Integrated continuous biomanufacturing on pilot scale for acid-sensitive monoclonal antibodies

Abstract

In this study, we demonstrated the first, to our knowledge, integrated continuous bioprocess (ICB) designed for the production of acid-sensitive monoclonal antibodies, prone to aggregate at low pH, on pilot scale. A high cell density perfusion culture, stably maintained at 100 × 10⁶ cells/ml, was integrated with the downstream process, consisting of a capture step with the recently developed Protein A ligand, Z_Ca ; a solvent/detergent-based virus inactivation; and two ion-exchange chromatography steps. The use of a mild pH in the downstream process makes this ICB suitable for the purification of acid-sensitive monoclonal antibodies. Integration and automation of the downstream process were achieved using the Orbit software, and the same equipment and control system were used in initial small-scale trials and the pilot-scale downstream process. High recovery yields of around 90% and a productivity close to 1 g purified antibody/L/day were achieved, with a stable glycosylation pattern and efficient removal of impurities, such as host cell proteins and DNA. Finally, negligible levels of antibody aggregates were detected owing to the mild conditions used throughout the process. The present work paves the way for future industrial-scale integrated continuous biomanufacturing of all types of antibodies, regardless of acid stability.

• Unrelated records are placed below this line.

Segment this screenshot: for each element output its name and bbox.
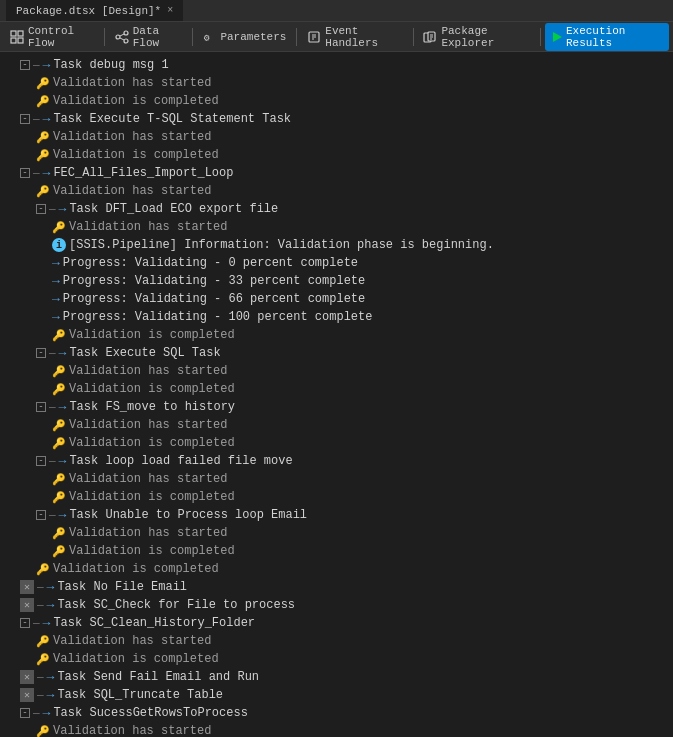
log-line: 🔑 Validation is completed xyxy=(0,146,673,164)
toolbar-execution-results[interactable]: Execution Results xyxy=(545,23,669,51)
connector-icon: — xyxy=(33,113,40,125)
log-line: → Progress: Validating - 0 percent compl… xyxy=(0,254,673,272)
connector-icon: — xyxy=(33,707,40,719)
log-line: ✕ — → Task SC_Check for File to process xyxy=(0,596,673,614)
connector-icon: — xyxy=(37,671,44,683)
log-line: 🔑 Validation is completed xyxy=(0,380,673,398)
arrow-right-icon: → xyxy=(47,688,55,703)
expand-icon[interactable]: - xyxy=(36,402,46,412)
log-text: Validation is completed xyxy=(69,490,235,504)
toolbar-control-flow[interactable]: Control Flow xyxy=(4,24,100,50)
execution-log: - — → Task debug msg 1 🔑 Validation has … xyxy=(0,52,673,737)
arrow-right-icon: → xyxy=(43,616,51,631)
progress-arrow-icon: → xyxy=(52,256,60,271)
toolbar: Control Flow Data Flow ⚙ Parameters xyxy=(0,22,673,52)
key-icon: 🔑 xyxy=(36,76,50,90)
arrow-right-icon: → xyxy=(59,454,67,469)
title-tab[interactable]: Package.dtsx [Design]* × xyxy=(6,0,183,21)
log-text: Validation has started xyxy=(53,130,211,144)
expand-icon[interactable]: - xyxy=(20,708,30,718)
log-text: Task Execute T-SQL Statement Task xyxy=(53,112,291,126)
log-text: Task DFT_Load ECO export file xyxy=(69,202,278,216)
log-line: ✕ — → Task No File Email xyxy=(0,578,673,596)
svg-rect-3 xyxy=(18,38,23,43)
arrow-right-icon: → xyxy=(47,670,55,685)
toolbar-package-explorer[interactable]: Package Explorer xyxy=(417,24,536,50)
svg-rect-2 xyxy=(11,38,16,43)
x-icon: ✕ xyxy=(20,598,34,612)
log-text: Progress: Validating - 33 percent comple… xyxy=(63,274,365,288)
connector-icon: — xyxy=(49,347,56,359)
play-triangle-icon xyxy=(553,32,562,42)
key-complete-icon: 🔑 xyxy=(36,94,50,108)
expand-icon[interactable]: - xyxy=(20,618,30,628)
log-text: Progress: Validating - 0 percent complet… xyxy=(63,256,358,270)
log-line: 🔑 Validation has started xyxy=(0,182,673,200)
play-icon xyxy=(553,32,562,42)
log-text: Task debug msg 1 xyxy=(53,58,168,72)
connector-icon: — xyxy=(49,401,56,413)
log-line: 🔑 Validation is completed xyxy=(0,92,673,110)
svg-rect-0 xyxy=(11,31,16,36)
log-line: - — → FEC_All_Files_Import_Loop xyxy=(0,164,673,182)
key-icon: 🔑 xyxy=(36,184,50,198)
svg-point-6 xyxy=(124,39,128,43)
log-line: → Progress: Validating - 66 percent comp… xyxy=(0,290,673,308)
x-icon: ✕ xyxy=(20,670,34,684)
events-icon xyxy=(307,30,321,44)
log-line: 🔑 Validation has started xyxy=(0,722,673,737)
key-icon: 🔑 xyxy=(52,418,66,432)
log-text: Validation has started xyxy=(53,76,211,90)
arrow-right-icon: → xyxy=(43,166,51,181)
log-line: 🔑 Validation has started xyxy=(0,362,673,380)
svg-line-8 xyxy=(120,38,124,40)
log-text: Task SucessGetRowsToProcess xyxy=(53,706,247,720)
log-text: Validation is completed xyxy=(69,436,235,450)
key-icon: 🔑 xyxy=(36,724,50,737)
expand-icon[interactable]: - xyxy=(36,510,46,520)
toolbar-event-handlers[interactable]: Event Handlers xyxy=(301,24,408,50)
expand-icon[interactable]: - xyxy=(36,204,46,214)
arrow-right-icon: → xyxy=(59,202,67,217)
log-line: 🔑 Validation is completed xyxy=(0,434,673,452)
connector-icon: — xyxy=(37,689,44,701)
tab-label: Package.dtsx [Design]* xyxy=(16,5,161,17)
toolbar-data-flow[interactable]: Data Flow xyxy=(109,24,188,50)
explorer-icon xyxy=(423,30,437,44)
expand-icon[interactable]: - xyxy=(20,168,30,178)
log-line: → Progress: Validating - 100 percent com… xyxy=(0,308,673,326)
tab-close-button[interactable]: × xyxy=(167,5,173,16)
connector-icon: — xyxy=(33,59,40,71)
log-text: Task Unable to Process loop Email xyxy=(69,508,307,522)
params-icon: ⚙ xyxy=(202,30,216,44)
log-line: - — → Task debug msg 1 xyxy=(0,56,673,74)
log-line: 🔑 Validation has started xyxy=(0,128,673,146)
arrow-right-icon: → xyxy=(47,598,55,613)
arrow-right-icon: → xyxy=(59,400,67,415)
log-text: Validation is completed xyxy=(53,652,219,666)
expand-icon[interactable]: - xyxy=(36,348,46,358)
log-text: Validation is completed xyxy=(53,148,219,162)
expand-icon[interactable]: - xyxy=(20,114,30,124)
x-icon: ✕ xyxy=(20,580,34,594)
log-text: Task loop load failed file move xyxy=(69,454,292,468)
expand-icon[interactable]: - xyxy=(20,60,30,70)
divider-4 xyxy=(413,28,414,46)
toolbar-parameters[interactable]: ⚙ Parameters xyxy=(196,24,292,50)
arrow-right-icon: → xyxy=(43,112,51,127)
log-line: - — → Task DFT_Load ECO export file xyxy=(0,200,673,218)
arrow-right-icon: → xyxy=(59,508,67,523)
flow-icon xyxy=(115,30,129,44)
log-line: 🔑 Validation is completed xyxy=(0,326,673,344)
key-complete-icon: 🔑 xyxy=(52,490,66,504)
log-text: Validation is completed xyxy=(69,544,235,558)
data-flow-label: Data Flow xyxy=(133,25,182,49)
info-icon: i xyxy=(52,238,66,252)
grid-icon xyxy=(10,30,24,44)
expand-icon[interactable]: - xyxy=(36,456,46,466)
key-icon: 🔑 xyxy=(36,634,50,648)
log-text: [SSIS.Pipeline] Information: Validation … xyxy=(69,238,494,252)
key-complete-icon: 🔑 xyxy=(36,562,50,576)
log-line: 🔑 Validation has started xyxy=(0,416,673,434)
parameters-label: Parameters xyxy=(220,31,286,43)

Keywords: Chinese Hamster Ovary cells; ZCa ligand; antibody aggregation; antibody manufacturing; continuous chromatography; integrated continuous bioprocess; perfusion culture.

Figure 1

Process overview: on pilot scale, a 30 L TFF perfusion bioreactor was linked to a PCC system for the Protein A capture via an intermediate hold‐up vessel. Further downstream, a solvent/detergent‐based VI and two polishing steps with a CEX and an AEX resin are shown. AEX, anion exchange; CEX, cation exchange; PCC, periodic counter‐current chromatography; TFF, tangential flow filtration.

Figure 2

Perfusion culture data of the 0.2 L (blue) and 30 L pilot‐scale (green) run: (a) VCD (circles) and viability (squares) for N‐1 culture and production culture. (b) Harvest flow rate (circles), perfusion (feed) flow rate (squares) and bleed rate (diamonds). (c) mAb concentration in the harvest flow. mAb, monoclonal antibody; VCD, viable cell density.

Figure 3

Steady‐state operation of the downstream process on pilot scale. (a) Capture step: UV signals from the three columns in the PCC operation. The breakthrough curves are expressed as percentages with respect to the feed concentration. The blue shaded peaks correspond to the product collected in the same VI bottle. (b) Polishing steps: UV signals from the two polishing steps. UV1 corresponds to the CEX column, and UV2 to the AEX column. The blue shaded area is the product loaded onto the CEX column, and the red shaded peak is the AEX eluate. AEX, anion exchange; CEX, cation exchange; PCC, periodic counter‐current chromatography; UV, ultraviolet.

Figure 4

Recovery yield for the different downstream steps (a) and productivities (b) in the pilot‐scale run. AEX, anion exchange; CEX, cation exchange; DSP, downstream process; USP, upstream process.

Figure 5

Quality and purity of the final product obtained in the pilot‐scale ICB throughout the entire run. The arrows mark the time point where the capture columns were switched. (a) The mAb glycosylation pattern indicating the percentage of the different glycoforms. (b) HCP log reduction values (LRV) demonstrating the removal of HCP after each purification step of the downstream process as compared to the initial harvest. (c) LRVs for DNA after capture and CEX at three‐time points throughout the process. LRVs for AEX is not included since the DNA levels were below the limit of detection. AEX, anion exchange; CEX, cation exchange; HCP, host cell proteins; ICB, integrated continuous bioprocess; mAb, monoclonal antibodies.